6. Déduire du tableau d'avancement l'expression de la quantité de matière des ions Fe3+(aq) en fonction de l'avancement. (0,5 point)

7. Écrire l'instruction permettant de calculer la quantité de matière de Fe3+(aq) pour une valeur d'avancement x et proposer un numéro de ligne où elle pourrait être insérée dans le programme. (0,5 point)

8. Reproduire la figure 4 et tracer l'évolution des quantités de matière d'ions Mn2+(aq) et Fe3+(aq). (1 point)

Partie 2. Dosage de l'hémoglobine et traitement d'une carence en fer 25 min

Quand l'organisme souffre d'une carence en fer, les hèmes contenus dans les globules rouges qui contiennent des ions Fe2+ ne sont plus suffisamment nombreux. Le taux d'hémoglobine est alors trop faible pour assurer une oxygénation normale des organes. Un dosage du taux d'hémoglobine permet de diagnostiquer une éventuelle carence et de prescrire un traitement adapté aux besoins.

Document 3Principe du dosage de l'hémoglobine dans le sang par la « méthode de Drabkin »

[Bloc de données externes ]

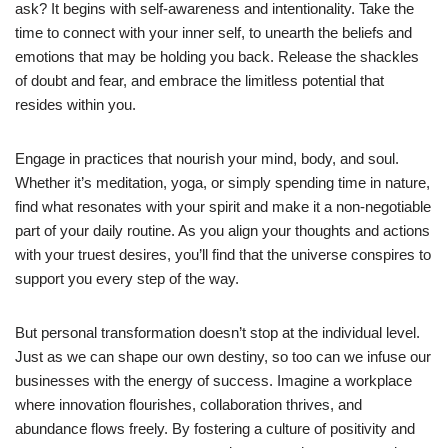
ask? It begins with self-awareness and intentionality. Take the
time to connect with your inner self, to unearth the beliefs and
emotions that may be holding you back. Release the shackles
of doubt and fear, and embrace the limitless potential that
resides within you.
Engage in practices that nourish your mind, body, and soul.
Whether it’s meditation, yoga, or simply spending time in nature,
find what resonates with your spirit and make it a non-negotiable
part of your daily routine. As you align your thoughts and actions
with your truest desires, you’ll find that the universe conspires to
support you every step of the way.
But personal transformation doesn’t stop at the individual level.
Just as we can shape our own destiny, so too can we infuse our
businesses with the energy of success. Imagine a workplace
where innovation flourishes, collaboration thrives, and
abundance flows freely. By fostering a culture of positivity and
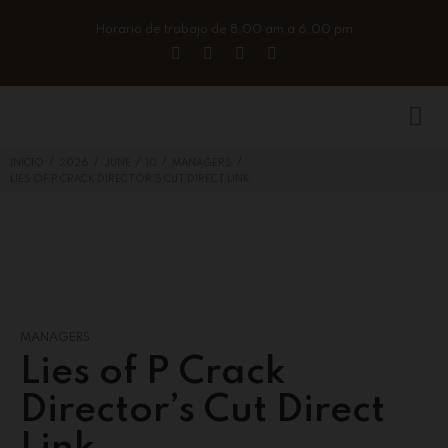
Horario de trabajo de 8:00 am a 6:00 pm
/
/
/
/
/
INICIO
2026
JUNE
10
MANAGERS
LIES OF P CRACK DIRECTOR’S CUT DIRECT LINK
MANAGERS
Lies of P Crack
Director’s Cut Direct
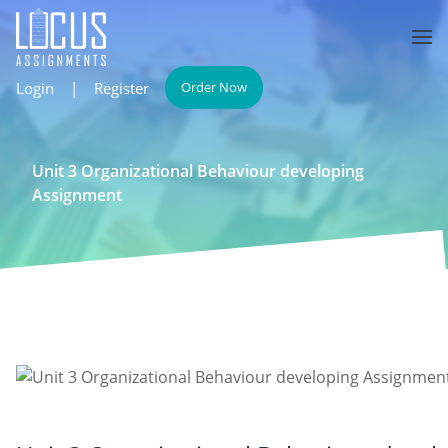
Login
|
Register
Order Now
Unit 3 Organizational Behaviour developing
Assignment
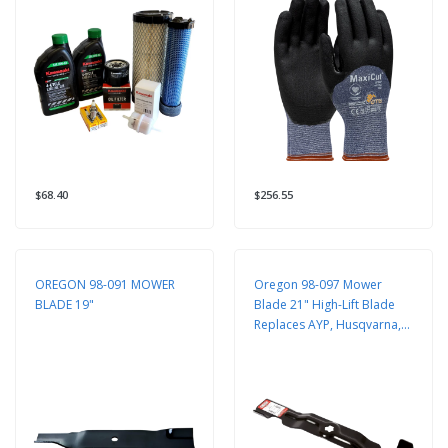
$68.40
$256.55
OREGON 98-091 MOWER
Oregon 98-097 Mower
BLADE 19"
Blade 21" High-Lift Blade
Replaces AYP, Husqvarna,
Craftsman 532421825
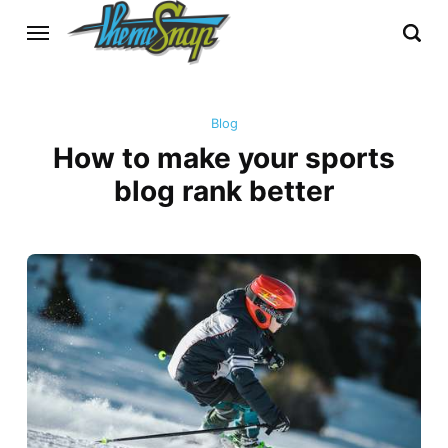
Blog
How to make your sports
blog rank better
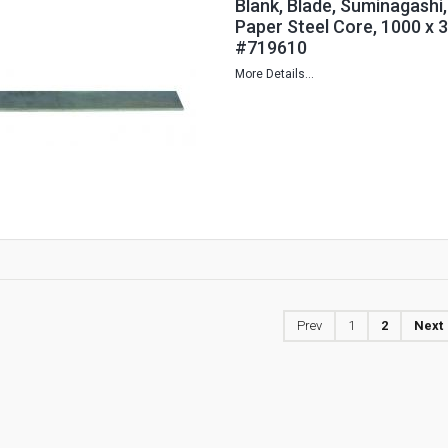
Blank, Blade, Suminagashi,
Paper Steel Core, 1000 x 
#719610
More Details...
Prev
1
2
Next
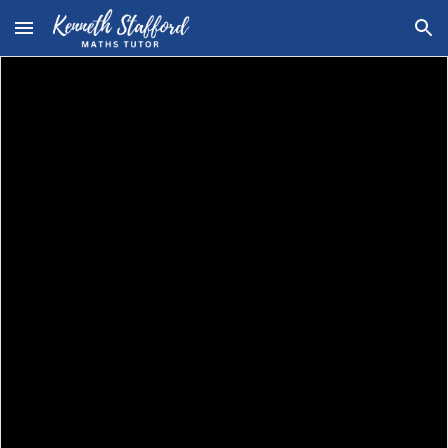
Skip to main content
Skip to navigation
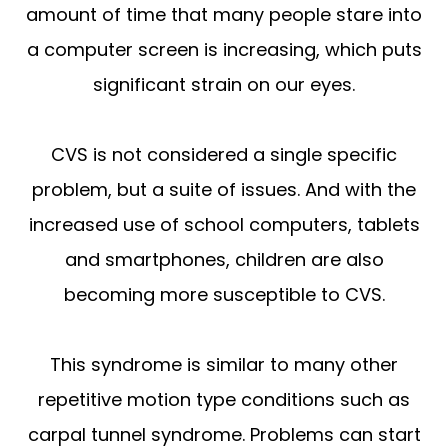
amount of time that many people stare into
a computer screen is increasing, which puts
significant strain on our eyes.
CVS is not considered a single specific
problem, but a suite of issues. And with the
increased use of school computers, tablets
and smartphones, children are also
becoming more susceptible to CVS.
This syndrome is similar to many other
repetitive motion type conditions such as
carpal tunnel syndrome. Problems can start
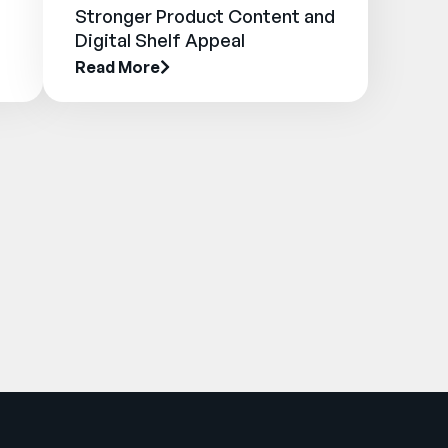
Stronger Product Content and
Digital Shelf Appeal
Read More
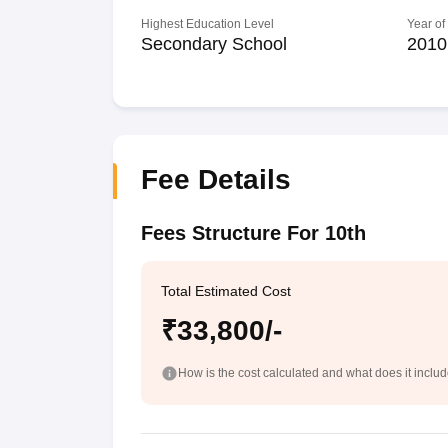
Highest Education Level
Year of
Secondary School
2010
Fee Details
Fees Structure For 10th
Total Estimated Cost
₹33,800/-
How is the cost calculated and what does it inclu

Le réactif de Drabkin permet de transformer l'hémoglobine d'un échantillon de sang en cyanméthémoglobine. On réalise ensuite un dosage spectrophotométrique de la cyanméthémoglobine dans l'échantillon analysé.

Protocole simplifié du dosage :

ajout de 5 mL du réactif de Drabkin dans 20 µL d'échantillon de sang analysé ;

mesure de l'absorbance A de la solution obtenue, à une longueur d'onde de 546 nm ;

ajout de 5 mL du réactif de Drabkin dans 20 µL d'échantillons de référence de concentrations connues en hémoglobine ;

mesures d'absorbances et tracé d'une droite d'étalonnage (figure 5).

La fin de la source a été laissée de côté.